2012-13 Schedule
Last modified: August 28, 2012ITVS Community Cinema Nashville 2012-13 Season:
All screening take place at (except where noted):
Nashville Public Library
615 Church Street
Screening 3:00 p.m. / Reception (hosted by the Nashville Public Library Foundation) 2:30
SATURDAY, SEPTEMBER 15, 2012
Half the Sky: Turning Oppression into Opportunity for Women Worldwide
by Maro Chermayeff, Jamie Gordon and Mikaela Beardsley
This special Community Cinema screening will preview one of six stories featured in the upcoming PBS mini-series based on Nicholas Kristof and Sheryl WuDunn’s best-selling book. In the episode on Sex Trafficking, Kristof and actress Meg Ryan meet Somaly Mam, a Cambodian woman who sold herself into slavery as a young girl and who is now a world-renowned leader in the anti-trafficking struggle. Following the film, representatives from End Slavery Tennessee will discuss efforts to stop sex trafficking in Nashville and holistically care for trafficking survivors.
TUESDAY, OCTOBER 16, 2012
As Goes Janesville
by Brad Lichtenstein
America’s middle class is dwindling, and the debate over how to save it is nowhere fiercer than in the normally tranquil state of Wisconsin. In Janesville, as jobs disappear and families are stretched to their breaking point, citizens and politicians are embroiled in an ideological battle about how to turn things around.
SATURDAY, NOVEMBER 10, 2012
Solar Mamas
by Jehane Noujaim
Rafea — a 30-year-old Jordanian mother of four — is traveling outside of her village for the first time to attend a solar engineering program at India’s Barefoot College. She will join other poor women from Guatemala, Kenya, Burkina Faso, and Colombia in learning concrete skills to create change in their communities.

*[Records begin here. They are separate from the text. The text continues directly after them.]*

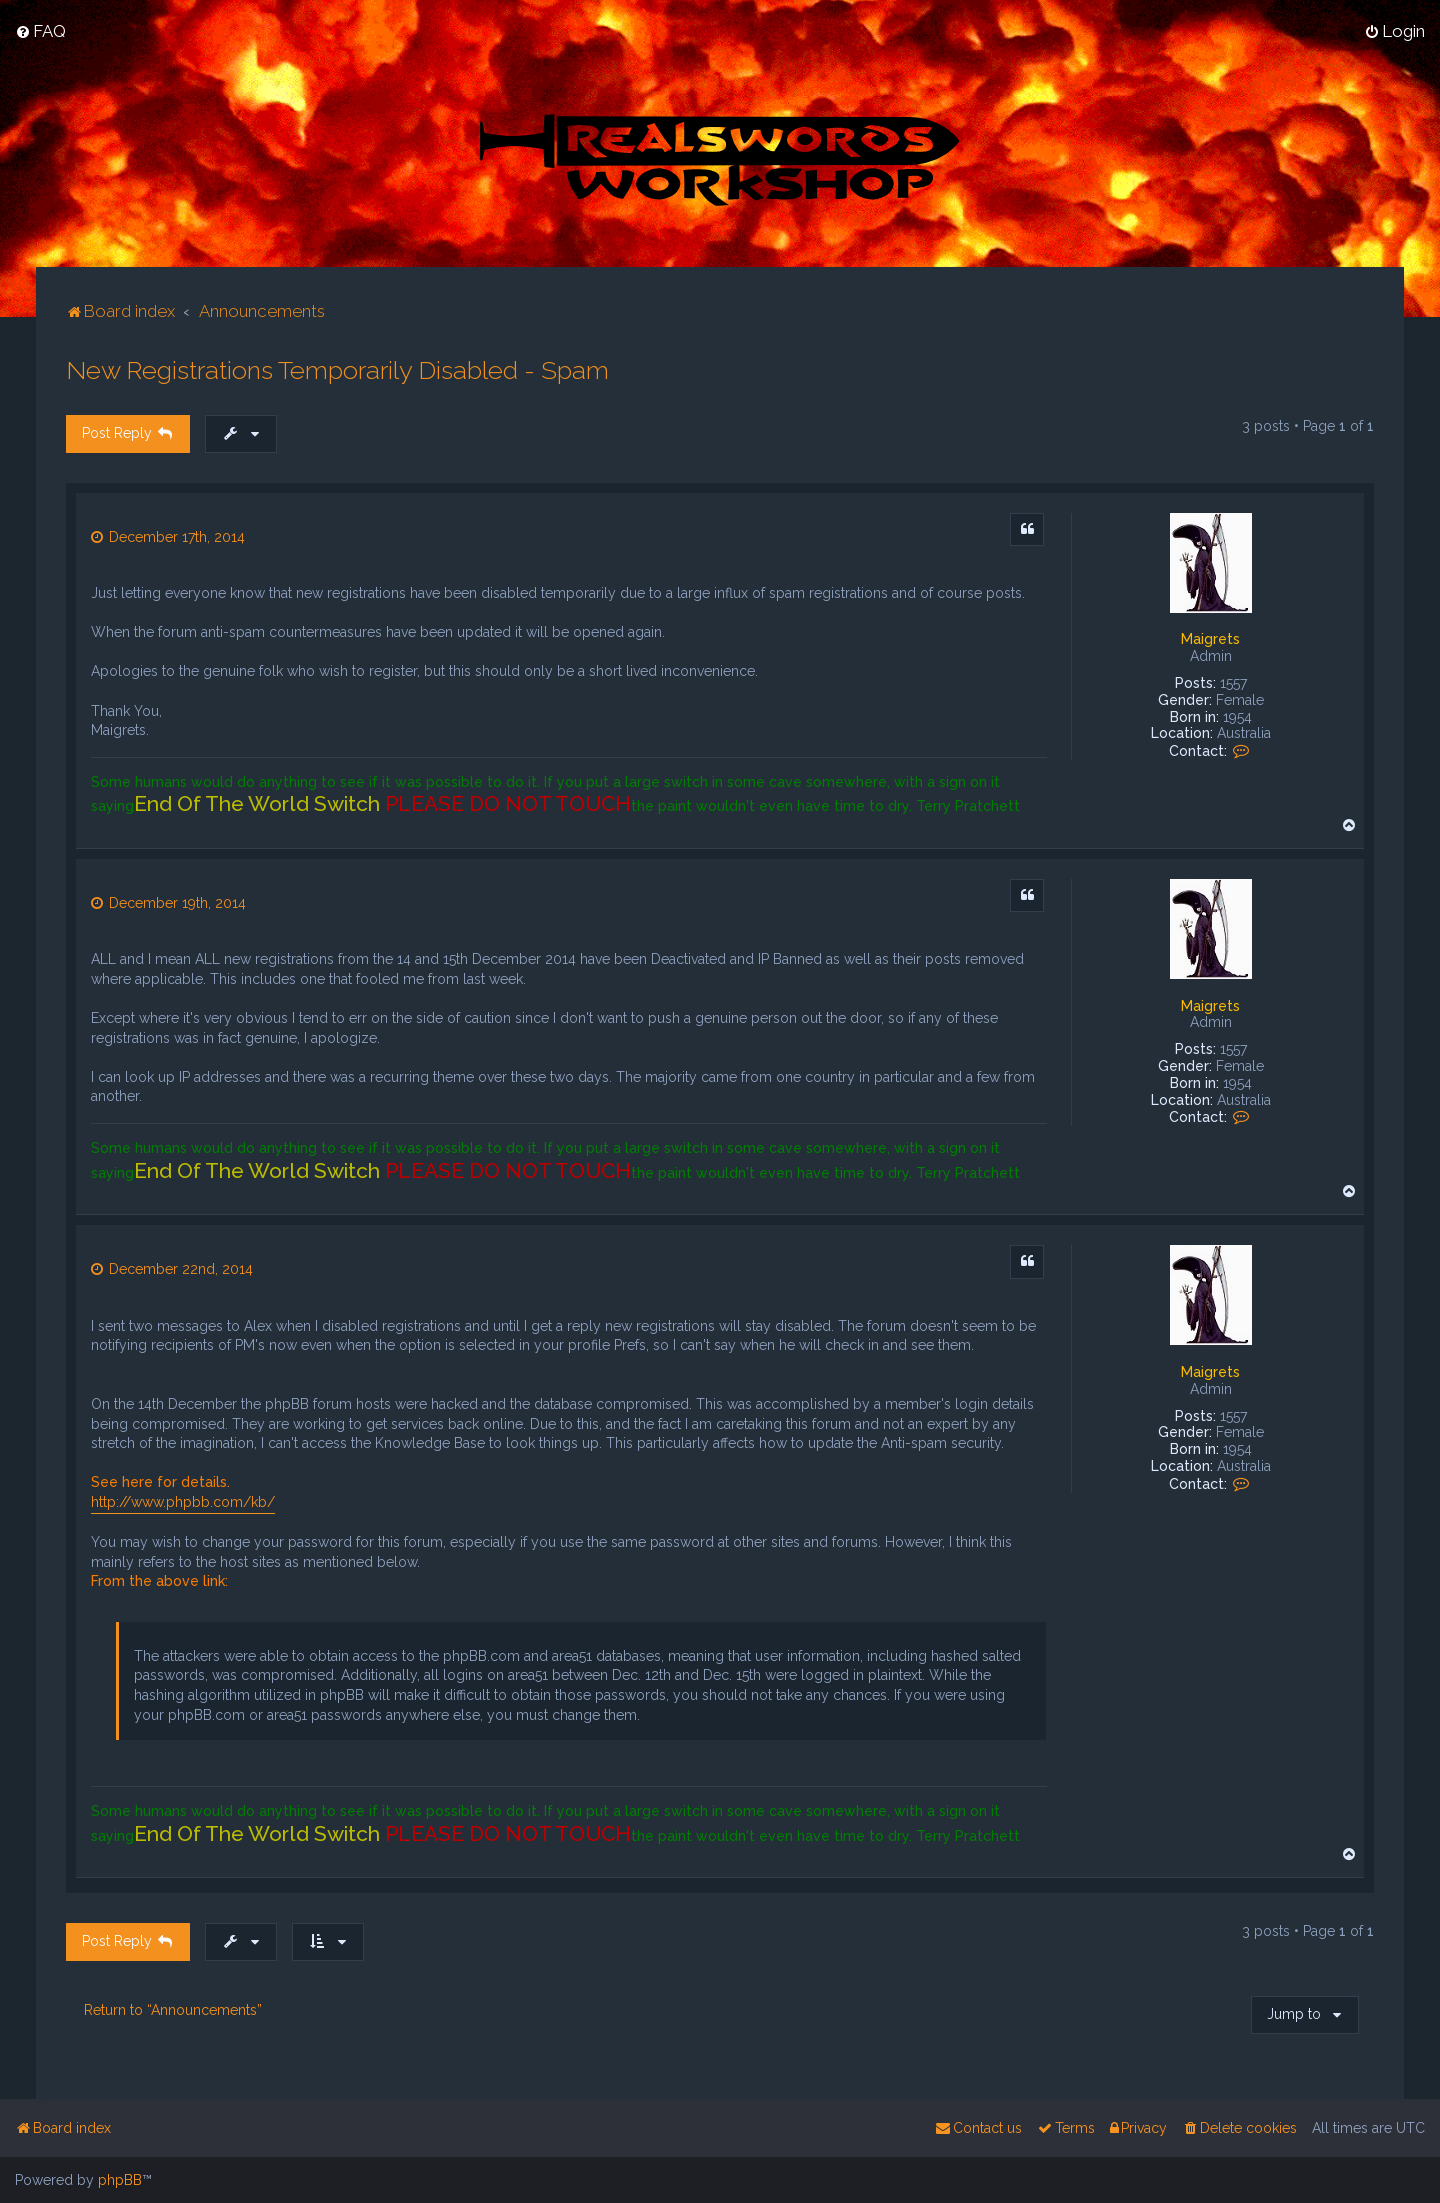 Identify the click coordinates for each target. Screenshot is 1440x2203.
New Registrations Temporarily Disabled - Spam (337, 369)
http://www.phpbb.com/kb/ (183, 1501)
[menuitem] (40, 31)
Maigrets (1210, 638)
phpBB (120, 2180) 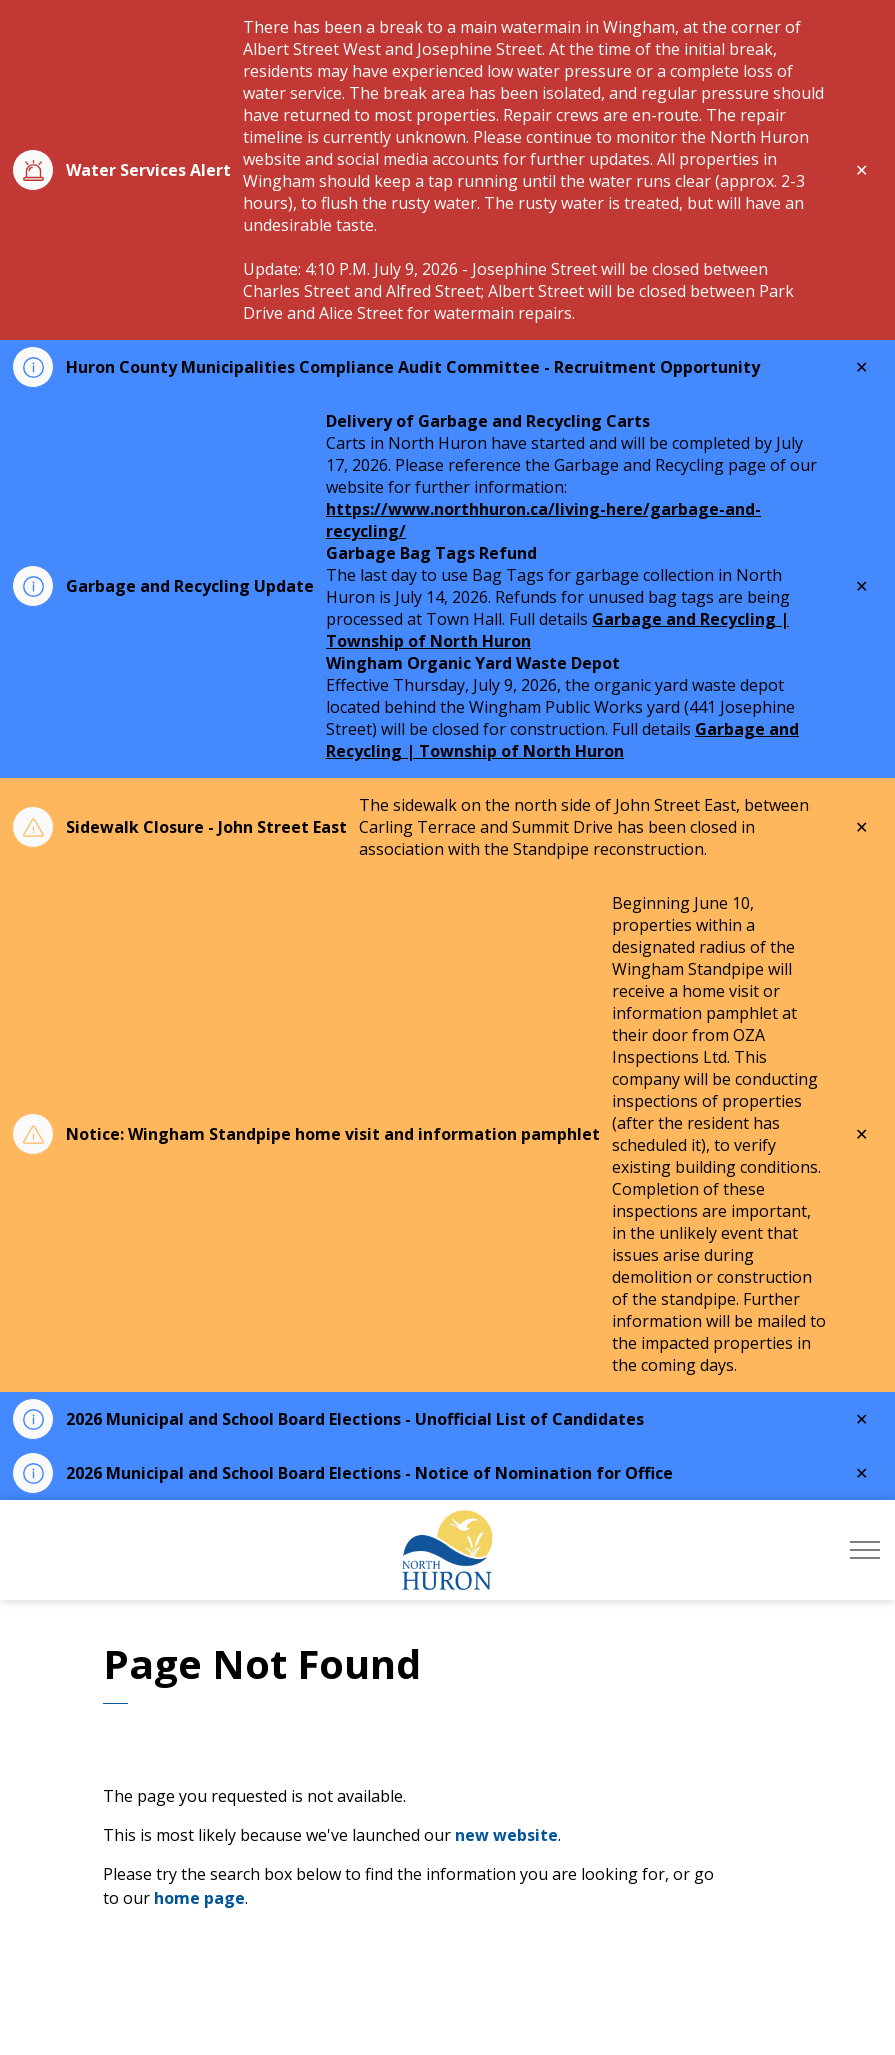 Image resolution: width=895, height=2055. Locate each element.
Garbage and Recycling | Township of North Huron (562, 740)
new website (506, 1835)
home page (199, 1898)
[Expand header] (865, 1550)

SATURDAY, DECEMBER 15, 2012
Beauty is Embarrassing
by Neil Berkeley
Winner of the Audience Award for Best Documentary at the 2012 Nashville Film Festival, Beauty Is Embarrassing is the funny, irreverent and inspiring story of one of America’s most important artists, Wayne White. Raised in Tennessee, Mr. White has spent the last 30 years making his indelible mark on pop culture. From his humble roots as a puppeteer in Nashville to his work as one of the creators of the “Pee-wee’s Playhouse” TV show to his current life as a darling in the fine art world, White has inspired millions of people across the country. The film chronicles the vaulted highs and the crushing lows of an artist focused on making every day a chance to create.
SATURDAY, JANUARY 19, 2013
Soul Food Junkies
by Byron Hurt
Soul food lies at the heart of African American cultural identity. The black community’s love affair with soul food is deep-rooted, complex, and in some cases, deadly. Soul Food Junkies puts this culinary tradition under the microscope to examine both its significance and its consequences.
SATURDAY, FEBRUARY 16, 2013
The Powerbroker
by Bonnie Boswell
Whitney M. Young, Jr. was one of the most celebrated and controversial leaders of the civil rights era. As executive director of the National Urban League, he took the struggle for equality directly to the powerful white elite, gaining allies in business and government, including three presidents.
SATURDAY, MARCH 16, 2013
Wonder Women! The Untold Story of American Superheroines
by Kristy Guevara-Flanagan
Trace the fascinating evolution and legacy of the original comic book Amazon, Wonder Woman. From her creation in the 1940s to the superhero blockbusters of today, pop culture’s representations of powerful women often reflect society’s anxieties about women’s liberation.
SATURDAY , APRIL 20, 2013 (Presented at the Nashville Film Festival, Regal Green Hills Stadium 16)
The Island President
by Jon Shenk, Bonni Cohen and Richard Berge
Maldives President Mohamed Nasheed is confronting a problem greater than any world leader has ever faced — the literal survival of his country and everyone in it. His is the most low-lying country in the world; a minor rise in sea level would literally erase it from the map.
SATURDAY, MAY 18, 2013
The Revolutionary Optimists
by Nicole Newnham and Maren Grainger-Monsen
Amlan Ganguly teaches the children of Kolkata’s slums to become leaders in improving their own community’s health and sanitation. Using street theater, dance, and data as their weapons, the children have cut malaria and diarrhea rates in half, increased polio vaccination rates, and turned garbage dumps into playing fields.
SATURDAY, JUNE 15, 2013
Love Free or Die
by Macky Alston
Love Free or Die is about a man who has two defining passions that the world cannot reconcile: his love for God and for his partner Mark. The film is about church and state, love and marriage, faith and identity — and openly gay Bishop Eugene Robinson’s struggle to dispel the notion that God’s love has limits.